The leader of a Ngāi Tahu hapū is pleased the greenstone industry and public are finally starting to understand its role as kaitiaki (guardians) of pounamu.
Ngāti Waewae, from the South Island's West Coast, was nominated for the Leading Light West Coast Business Excellence Awards. Its business, Waewae Pounamu, reached the finals.
The hapū and Ngāi Tahu have pushed for decades to assert their kaitiakitanga rights over pounamu, and in 1997 legislation was passed stipulating that Te Rūnanga o Ngāi Tahu has customary ownership over pounamu in its tribal area.
Ngāti Waewae chair Francois Tumahai said people now had more appreciation of why the iwi was the main supplier to the greenstone industry.

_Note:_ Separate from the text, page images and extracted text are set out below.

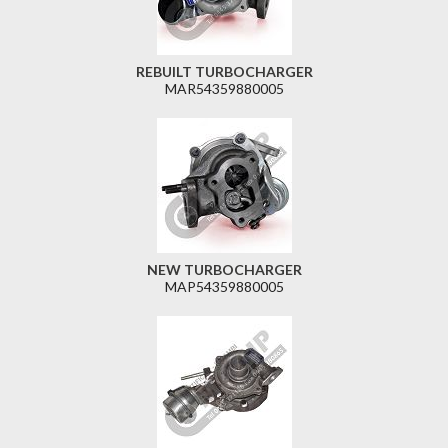
REBUILT TURBOCHARGER
MAR54359880005
NEW TURBOCHARGER
MAP54359880005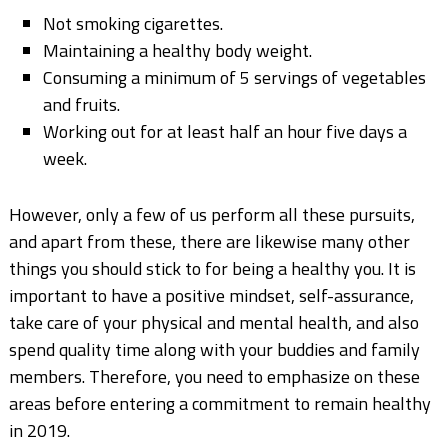
Not smoking cigarettes.
Maintaining a healthy body weight.
Consuming a minimum of 5 servings of vegetables
and fruits.
Working out for at least half an hour five days a
week.
However, only a few of us perform all these pursuits,
and apart from these, there are likewise many other
things you should stick to for being a healthy you. It is
important to have a positive mindset, self-assurance,
take care of your physical and mental health, and also
spend quality time along with your buddies and family
members. Therefore, you need to emphasize on these
areas before entering a commitment to remain healthy
in 2019.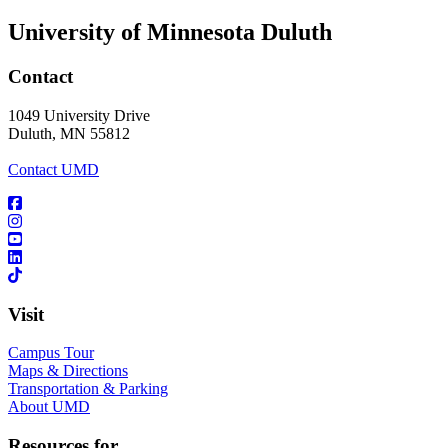
University of Minnesota Duluth
Contact
1049 University Drive
Duluth, MN 55812
Contact UMD
Visit
Campus Tour
Maps & Directions
Transportation & Parking
About UMD
Resources for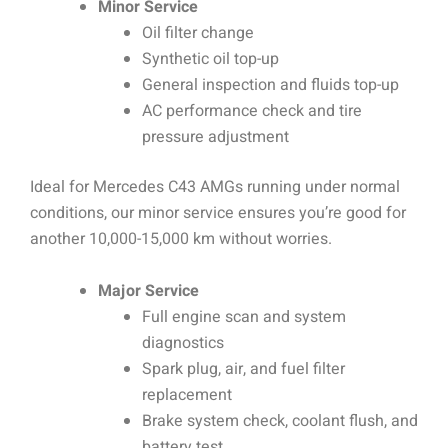
Minor Service
Oil filter change
Synthetic oil top-up
General inspection and fluids top-up
AC performance check and tire
pressure adjustment
Ideal for Mercedes C43 AMGs running under normal
conditions, our minor service ensures you’re good for
another 10,000-15,000 km without worries.
Major Service
Full engine scan and system
diagnostics
Spark plug, air, and fuel filter
replacement
Brake system check, coolant flush, and
battery test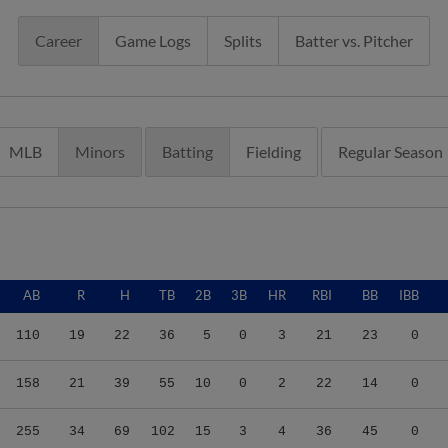
Career
Game Logs
Splits
Batter vs. Pitcher
MLB
Minors
Batting
Fielding
Regular Season
AB
R
H
TB
2B
3B
HR
RBI
BB
IBB
110
19
22
36
5
0
3
21
23
0
158
21
39
55
10
0
2
22
14
0
255
34
69
102
15
3
4
36
45
0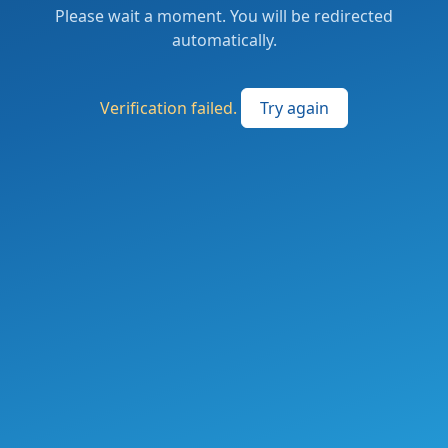
Please wait a moment. You will be redirected
automatically.
Verification failed.
Try again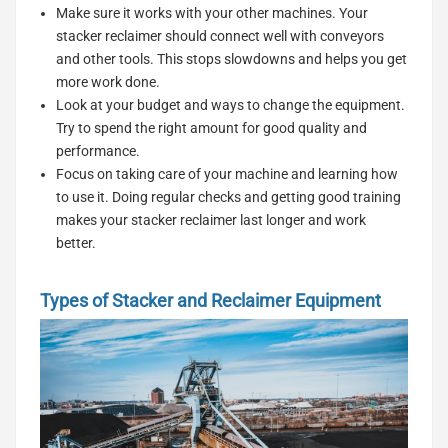
Make sure it works with your other machines. Your
stacker reclaimer should connect well with conveyors
and other tools. This stops slowdowns and helps you get
more work done.
Look at your budget and ways to change the equipment.
Try to spend the right amount for good quality and
performance.
Focus on taking care of your machine and learning how
to use it. Doing regular checks and getting good training
makes your stacker reclaimer last longer and work
better.
Types of Stacker and Reclaimer Equipment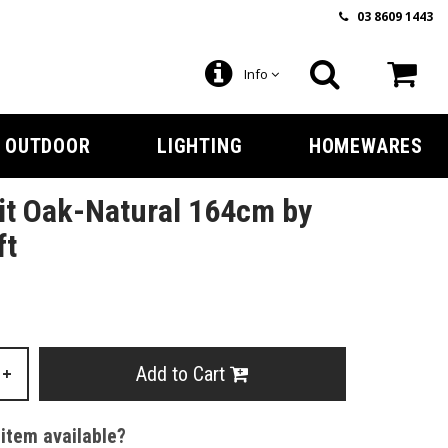
03 8609 1443
Info
OUTDOOR
LIGHTING
HOMEWARES
it Oak-Natural 164cm by
ft
Add to Cart
+
 item available?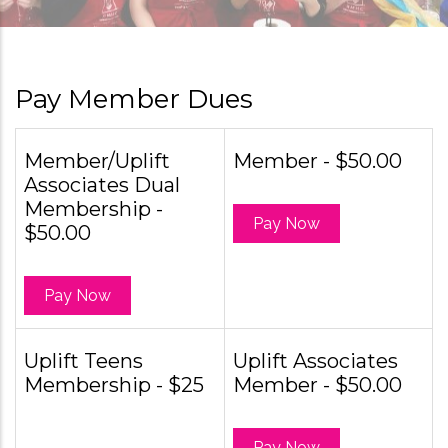
Pay Member Dues
Member/Uplift
Member - $50.00
Associates Dual
Membership -
Pay Now
$50.00
Pay Now
Uplift Teens
Uplift Associates
Membership - $25
Member - $50.00
Pay Now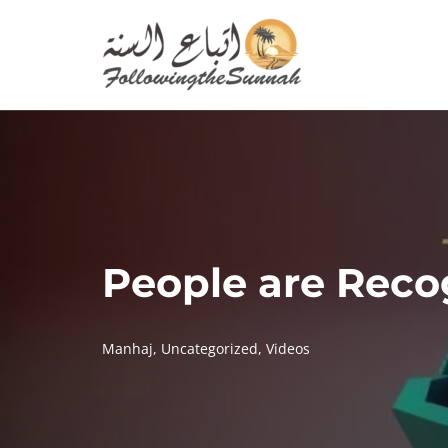
Skip
to
content
People are Recog
Manhaj
,
Uncategorized
,
Videos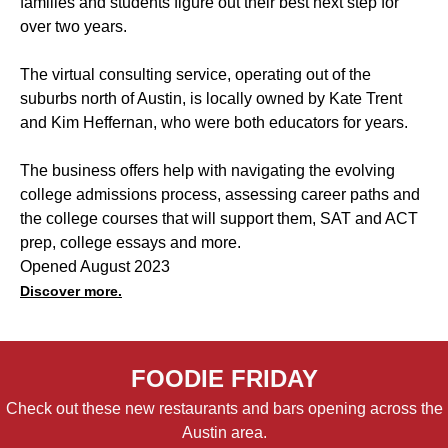
families and students figure out their best next step for
over two years.
The virtual consulting service, operating out of the
suburbs north of Austin, is locally owned by Kate Trent
and Kim Heffernan, who were both educators for years.
The business offers help with navigating the evolving
college admissions process, assessing career paths and
the college courses that will support them, SAT and ACT
prep, college essays and more.
Opened August 2023
Discover more.
FOODIE FRIDAY
Check out these new restaurants and bars opening across the
Austin area.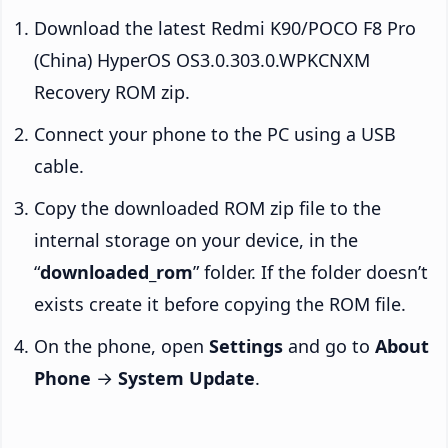
Download the latest Redmi K90/POCO F8 Pro
(China) HyperOS OS3.0.303.0.WPKCNXM
Recovery ROM zip.
Connect your phone to the PC using a USB
cable.
Copy the downloaded ROM zip file to the
internal storage on your device, in the
“
downloaded_rom
” folder. If the folder doesn’t
exists create it before copying the ROM file.
On the phone, open
Settings
and go to
About
Phone
→
System Update
.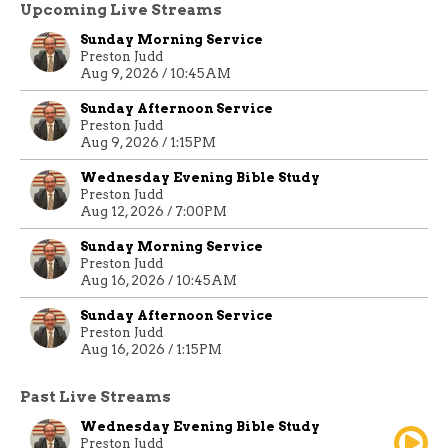
Upcoming Live Streams
Sunday Morning Service
Preston Judd
Aug 9, 2026 / 10:45AM
Sunday Afternoon Service
Preston Judd
Aug 9, 2026 / 1:15PM
Wednesday Evening Bible Study
Preston Judd
Aug 12, 2026 / 7:00PM
Sunday Morning Service
Preston Judd
Aug 16, 2026 / 10:45AM
Sunday Afternoon Service
Preston Judd
Aug 16, 2026 / 1:15PM
Past Live Streams
Wednesday Evening Bible Study
Preston Judd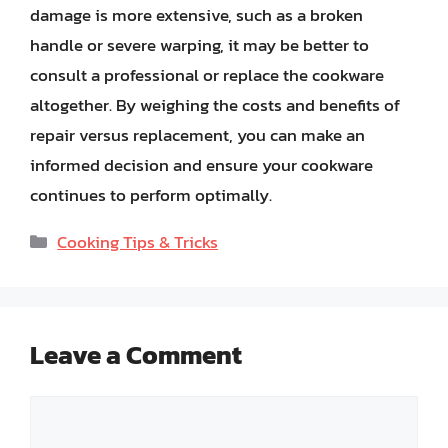
damage is more extensive, such as a broken
handle or severe warping, it may be better to
consult a professional or replace the cookware
altogether. By weighing the costs and benefits of
repair versus replacement, you can make an
informed decision and ensure your cookware
continues to perform optimally.
Categories
Cooking Tips & Tricks
Leave a Comment
Comment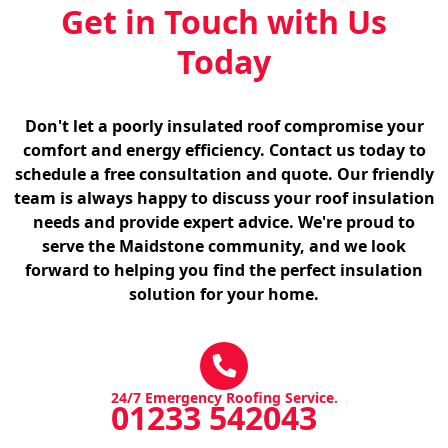
Get in Touch with Us
Today
Don't let a poorly insulated roof compromise your
comfort and energy efficiency. Contact us today to
schedule a free consultation and quote. Our friendly
team is always happy to discuss your roof insulation
needs and provide expert advice. We're proud to
serve the Maidstone community, and we look
forward to helping you find the perfect insulation
solution for your home.
24/7 Emergency Roofing Service.
01233 542043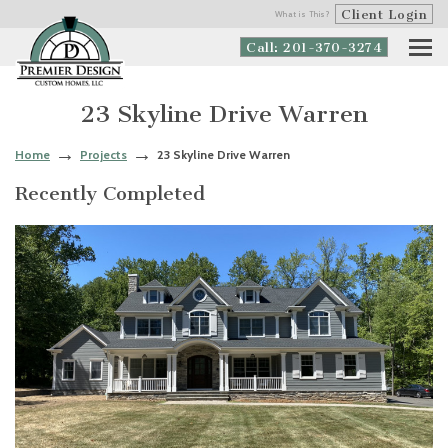
Client Login
What is This?
Call: 201-370-3274
23 Skyline Drive Warren
Home
Projects
23 Skyline Drive Warren
Recently Completed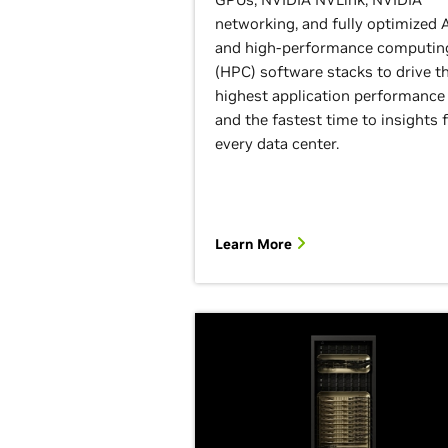
networking, and fully optimized A
and high-performance computin
(HPC) software stacks to drive t
highest application performance
and the fastest time to insights 
every data center.
Learn More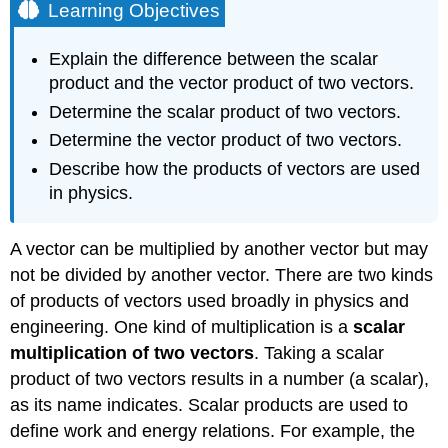
Learning Objectives
Explain the difference between the scalar
product and the vector product of two vectors.
Determine the scalar product of two vectors.
Determine the vector product of two vectors.
Describe how the products of vectors are used
in physics.
A vector can be multiplied by another vector but may
not be divided by another vector. There are two kinds
of products of vectors used broadly in physics and
engineering. One kind of multiplication is a
scalar
multiplication
of two vectors
. Taking a scalar
product of two vectors results in a number (a scalar),
as its name indicates. Scalar products are used to
define work and energy relations. For example, the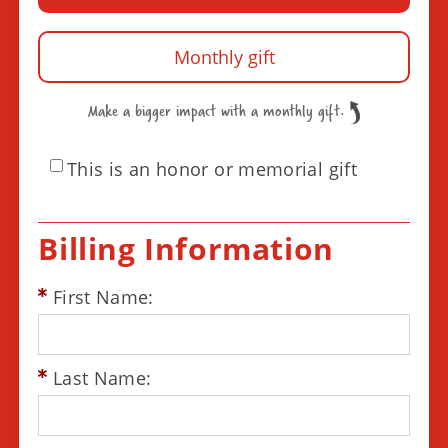
Monthly gift
Make a bigger impact with a monthly gift.
This is an honor or memorial gift
Billing Information
First Name:
Last Name: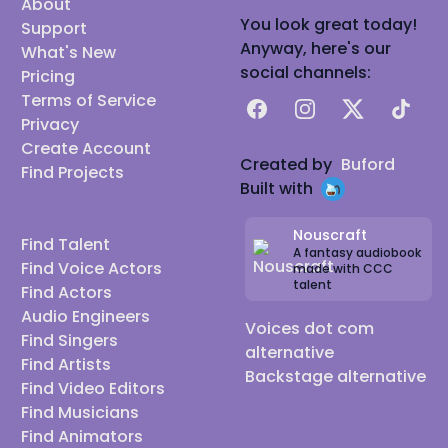
About
You look great today!
Support
Anyway, here's our
What's New
social channels:
Pricing
Terms of Service
Facebook
Instagram
X
TikTok
Privacy
Create Account
Created by
Buford
Find Projects
Built with
Nouscraft
Find Talent
A fantasy audiobook
Find Voice Actors
made with CCC
talent
Find Actors
Audio Engineers
Voices dot com
Find Singers
alternative
Find Artists
Backstage alternative
Find Video Editors
Find Musicians
Find Animators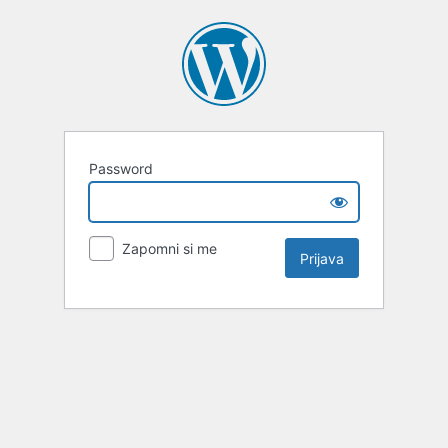
Password
Zapomni si me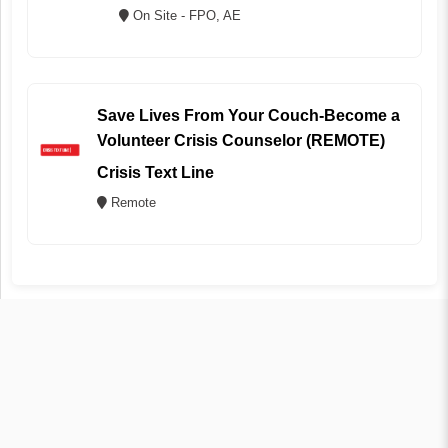
On Site - FPO, AE
Save Lives From Your Couch-Become a
Volunteer Crisis Counselor (REMOTE)
Crisis Text Line
Remote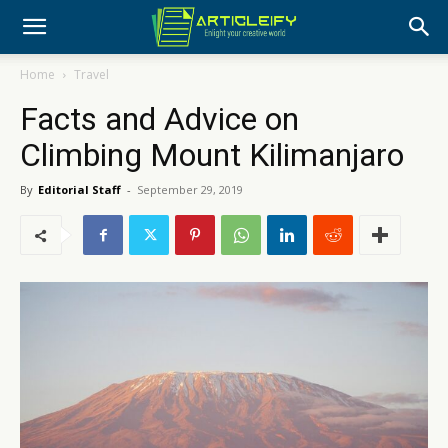
Home
Travel
Facts and Advice on
Climbing Mount Kilimanjaro
By
Editorial Staff
-
September 29, 2019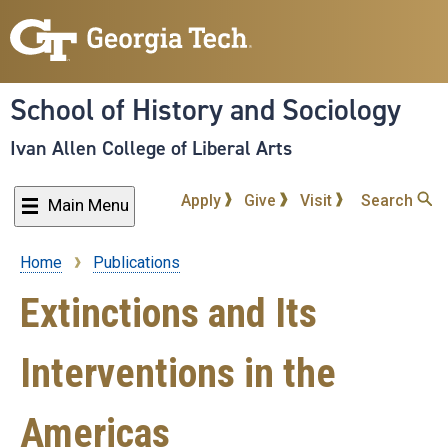
Skip
to
main
content
School of History and Sociology
Ivan Allen College of Liberal Arts
Apply
Give
Visit
Search
Main Menu
Home
Publications
Breadcrumb
Extinctions and Its
Interventions in the
Americas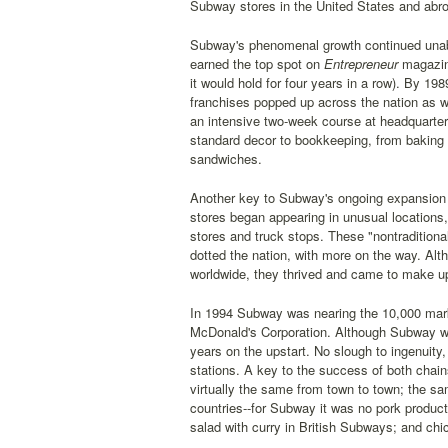
Subway stores in the United States and abro
Subway's phenomenal growth continued unaba
earned the top spot on
Entrepreneur
magazine
it would hold for four years in a row). By 
franchises popped up across the nation as we
an intensive two-week course at headquarter
standard decor to bookkeeping, from baking t
sandwiches.
Another key to Subway's ongoing expansion 
stores began appearing in unusual locations
stores and truck stops. These "nontradition
dotted the nation, with more on the way. Al
worldwide, they thrived and came to make up
In 1994 Subway was nearing the 10,000 mark 
McDonald's Corporation. Although Subway was
years on the upstart. No slough to ingenuity
stations. A key to the success of both cha
virtually the same from town to town; the 
countries--for Subway it was no pork product
salad with curry in British Subways; and chi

"I think they're starting to understand just how significant that is," Mr Tumahai said.
"And the fact that it's [pounamu/greenstone] getting harder to find.
"They're [the greenstone industry is] getting to know us a lot better and that's just due to relationships that we've been building. Their whole thought patterns [have] shifted. They now can see that we are supplying the industry and there's a whole lot of good coming out of it."
Ngāti Waewae were announced runners-up at the ceremony on Friday and Francois Tumahai said iwi members were delighted to make it that far.
"For me in particular it wasn't so much that we'd been nominated for these awards, it was just to see the looks on the whanau's faces who have never been in that environment... and to see how proud they were and to realise how far they have come."
Mr Tumahai said with the mining industry and its recognition of the important role that Ngāi Tahu and Ngāti Waewae play in protecting the pounamu resource for future generations.